The idea that a long war can help assert control of a patriotically united society seems solid because protests against the war have mostly dissipated, but testing this theory against the pressure of declining incomes and poverty he increasing losses point to greater risks to the stability of the regime than the Kremlin claims. to believe (Forbes.ru, August 13). Putin’s henchmen are eager to prove their loyalty by traveling to Donbass, but public opinion would rather pretend that life is going on “as usual” and blocking out the horrors of war than embracing the conflict (Re-russia.org, 5 August). This convenient denial becomes harder as more sacrifices are demanded of the urban middle classes of Moscow and St. Petersburg (not just the poorer regions), while soldiers returning from the battlefields of Ukraine tell stories of violent chaos and flagrant incompetence (Medouza, August 11). The generals are confused and upset by the unfamiliar problem of manpower shortages, but their requests for mobilization are left unanswered by the nervous commander-in-chief, and the governors are instead tasked with expanding recruitment in each basin. shallow, from unemployment centers to prisons (Novayagazeta.euAugust 12).

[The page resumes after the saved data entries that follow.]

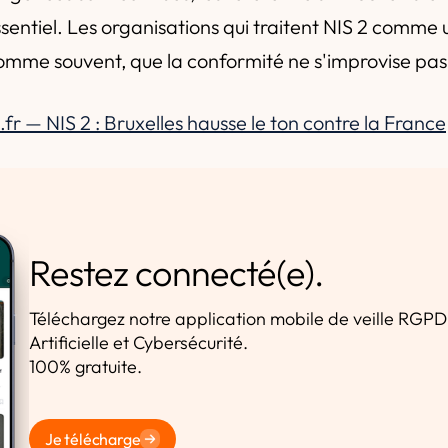
ssentiel. Les organisations qui traitent NIS 2 comme 
omme souvent, que la conformité ne s'improvise pas 
n.fr — NIS 2 : Bruxelles hausse le ton contre la France
Restez connecté(e).
Téléchargez notre application mobile de veille RGPD,
Artificielle et Cybersécurité.
100% gratuite.
Je télécharge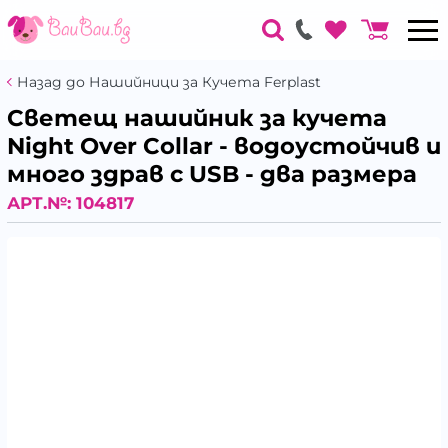
Назад до Нашийници за Кучета Ferplast
Светещ нашийник за кучета
Night Over Collar - водоустойчив и
много здрав с USB - два размера
АРТ.№:
104817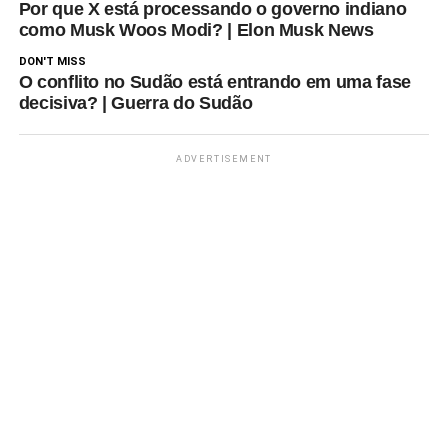
Por que X está processando o governo indiano
como Musk Woos Modi? | Elon Musk News
DON'T MISS
O conflito no Sudão está entrando em uma fase
decisiva? | Guerra do Sudão
ADVERTISEMENT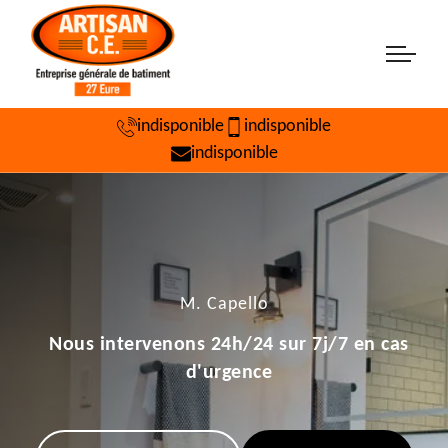
indisponible
indisponible
indisponible
M. Capello
Nous intervenons 24h/24 sur 7j/7 en cas
d'urgence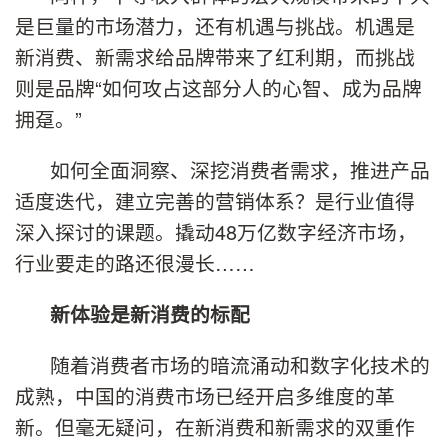
是巨量的市场潜力，还有机遇与挑战。机遇是
新消费、新需求给品牌带来了红利期，而挑战
则是品牌“如何攻占这部分人的心智、成为品牌
拥趸。”
如何全面洞察、深挖消费者需求，推进产品
适度迭代，建立完善的营销体系？是行业值得
深入探讨的课题。撬动48万亿数字经济市场，
行业要走的路还很漫长……
新体验是新消费的标配
随着消费者市场的暗流涌动和数字化技术的
成熟，中国的消费市场已经开启多维度的革
新。但毫无疑问，在新消费和新需求的双重作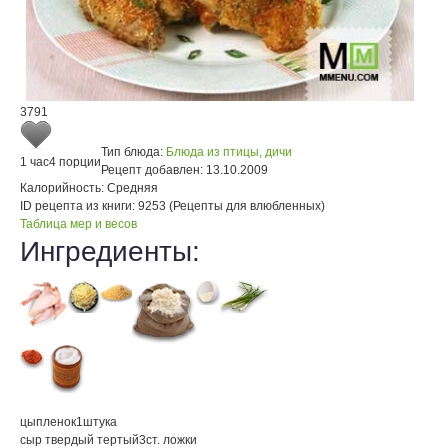
3791
Тип блюда:
Блюда из птицы, дичи
1 час
4 порции
Рецепт добавлен:
13.10.2009
Калорийность:
Средняя
ID рецепта из книги:
9253 (Рецепты для влюбленных)
Таблица мер и весов
Ингредиенты:
цыпленок
1
штука
сыр твердый тертый
3
ст. ложки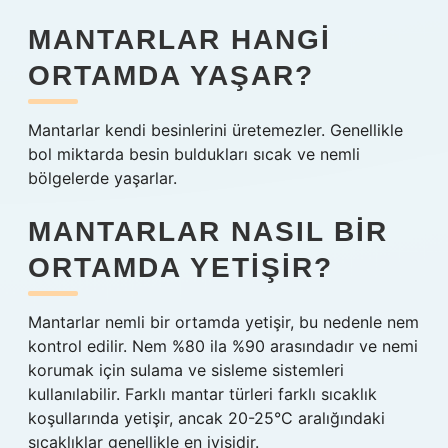
MANTARLAR HANGI
ORTAMDA YAŞAR?
Mantarlar kendi besinlerini üretemezler. Genellikle
bol miktarda besin buldukları sıcak ve nemli
bölgelerde yaşarlar.
MANTARLAR NASIL BIR
ORTAMDA YETIŞIR?
Mantarlar nemli bir ortamda yetişir, bu nedenle nem
kontrol edilir. Nem %80 ila %90 arasındadır ve nemi
korumak için sulama ve sisleme sistemleri
kullanılabilir. Farklı mantar türleri farklı sıcaklık
koşullarında yetişir, ancak 20-25°C aralığındaki
sıcaklıklar genellikle en iyisidir.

Russia has been gradually transformed and increasingly traumatized by what it still officially describes as a “special military operation”, which no propaganda can describe as going according to Putin’s plans. Yet he cannot admit the flaws in the grand vision of the rise of Russia under his leadership, but must admit that even he has realized that it will take longer for Ukraine to crumble and the West is collapsing. Time, however, is not on the Russian Prime Minister’s side, and Ukraine is about to prove it, despite the terrible price it is paying to resist and roll back Russian aggression. The ultimate proof of the folly of autocratic self-delusion, however, can only come from within Russia, which must reinvent itself and reconstitute itself as a responsible state. He is so obviously unprepared for a long war that inevitable defeat threatens. Indeed, defeat could create space for much-needed reforms, but it could also sap the energy needed for them. A defeated Russia will have a chance to emerge victorious from its self-renewal, but the road will be difficult and the risks will be grave.